Что ж, вот как это началось. Дождливой, туманной ночью я прогуливался по Верхней Илице[7] мимо комплекса казарм. В воздухе, как и в моем расположении духа, повисла тяжелая депрессия. В маленьких корчмах на западной окраине города, где обычно по воскресеньям собираются участники велосипедных гонок, рыдали гармоники и слышались отзвуки того противного тирольско-штирийского музыкального инструмента, чей усиливающийся и затихающий голос напоминает скрип то отворяемой, то закрываемой стеклянной двери. Я стоял у подножья каменной статуи Христа, склонившегося под тяжестью своей ноши при входе в город, и вспоминал покойного Вида, столетнего слепого старца, который здесь, бывало, пел еще в начале войны, не выпуская из рук маленькое, позеленевшее бронзовое распятие.
Его выбритые челюсти тряслись, он облизывался как-то по-собачьи и жутко вращал выпученными белками своих незрячих глаз. А теперь старик Вид умер, вечная ему память. Вон там - окно девушки, в которую я когда-то был безумно влюблен. Я ее просто обожал! Это слово здесь вполне уместно! Где-то высоко под потолком горит свеча. В сторонке кто-то кашляет, сухо, болезненно. Стены казарм в свете газовых фонарей кажутся светло-зелеными. О, эти ночные казармы с их ощущением безнадежности! Теперь же из постовых будок выглядывают какие-то смуглые арнаутские физиономии, и уж не звучит более мелодия гайдновской "Вечерней зари": "до-до-соль, до-до-до-ми-до-ми-до-соль". Не успела отмереть одна глупость, как тут же на ее месте выросла другая. (Глупости множатся, как грибы, это надо признать без малейших сентиментов.) Над горами курилась тьма, со стороны южного вокзала доносились гудки паровозов, и именно в это мгновение я вдруг живо почувствовал на себе все параметры нашей жизни. Дело обстоит так: все мы живем на провинциальной станции южного направления австрийской железной дороги, с двухэтажным кирпичным вокзалом. Здесь - провинция! Мрачная, утопающая в грязи, унылая провинция!
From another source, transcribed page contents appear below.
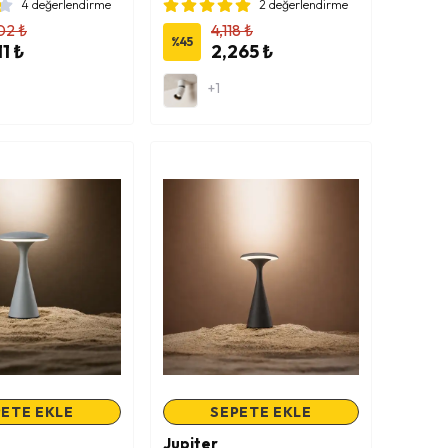
4 değerlendirme
2 değerlendirme
02 ₺
4,118 ₺
%
45
11 ₺
2,265 ₺
+1
ETE EKLE
SEPETE EKLE
Jupiter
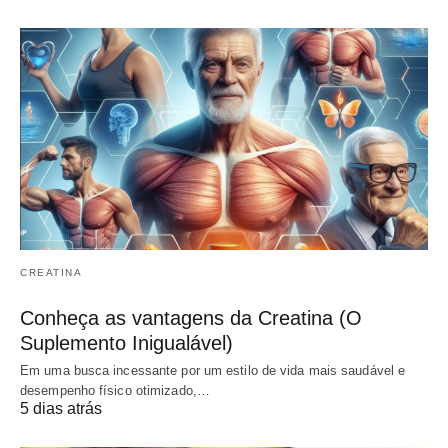
CREATINA
Conheça as vantagens da Creatina (O
Suplemento Inigualável)
Em uma busca incessante por um estilo de vida mais saudável e
desempenho físico otimizado,…
5 dias atrás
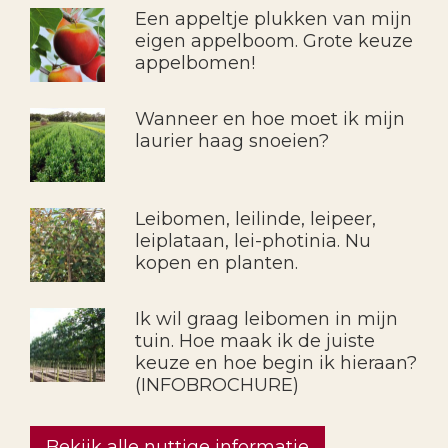
Een appeltje plukken van mijn
eigen appelboom. Grote keuze
appelbomen!
Wanneer en hoe moet ik mijn
laurier haag snoeien?
Leibomen, leilinde, leipeer,
leiplataan, lei-photinia. Nu
kopen en planten.
Ik wil graag leibomen in mijn
tuin. Hoe maak ik de juiste
keuze en hoe begin ik hieraan?
(INFOBROCHURE)
Bekijk alle nuttige informatie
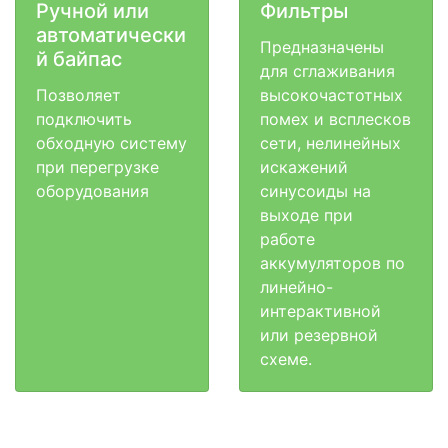
Ручной или
Фильтры
автоматически
Предназначены
й байпас
для сглаживания
Позволяет
высокочастотных
подключить
помех и всплесков
обходную систему
сети, нелинейных
при перегрузке
искажений
оборудования
синусоиды на
выходе при
работе
аккумуляторов по
линейно-
интерактивной
или резервной
схеме.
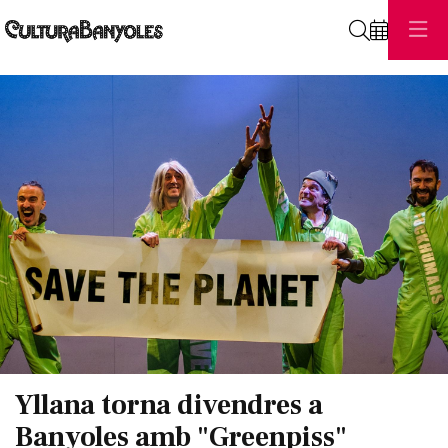
Cerca
Diapositiva 1 de 1
Yllana torna divendres a
Banyoles amb "Greenpiss"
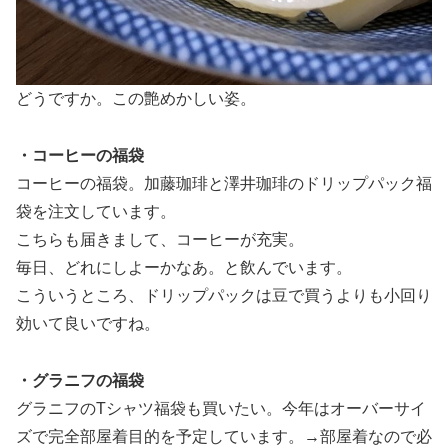
どうですか。この艶めかしい姿。
・コーヒーの福袋
コーヒーの福袋。加藤珈琲と澤井珈琲のドリップパック福
袋を注文しています。
こちらも届きまして、コーヒーが充実。
毎日、どれにしよーかなあ。と飲んでいます。
こういうところ、ドリップパックは豆で買うよりも小回り
効いて良いですね。
・グラニフの福袋
グラニフのTシャツ福袋も買いたい。今年はオーバーサイ
ズで完全部屋着目的を予定しています。→部屋着なので必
Да к тому же последние пятьдесят лет посреди этой грубой реальности слоняются олухи, способные прислушиваться к приглушенно-болезненным звукам своих внутренних струн. Насколько же бессмысленно таскаться в таком израненном состоянии по грязным окраинам, тяжко вздыхая и окутывая ватой свои нервы, стремиться в неведомые дали и при этом продолжать лениво погружаться в трясину. Созерцая двухэтажное кирпичное здание вокзала, деревья, лесопилки, казармы, слушая гармонику, чувствуешь перспективу и одновременно понимаешь, что нам, со всеми нашими мещанскими интеллигентcкими якобы талантами, подобно кимвалам бряцающим, никогда не перекинуть мосты к Реальности и Действительности. Надо же все-таки взяться за дело, надо выпрямиться, надо что-то предпринять. Опротивели мне звуки гармоники за стеклянной дверью, собственные стародевические мысли о покойных слепых старцах, о давно забытых девушках, о рассыпавшихся мелодиях "Вечерней зари". Я плюнул на все и уехал на следующий же день.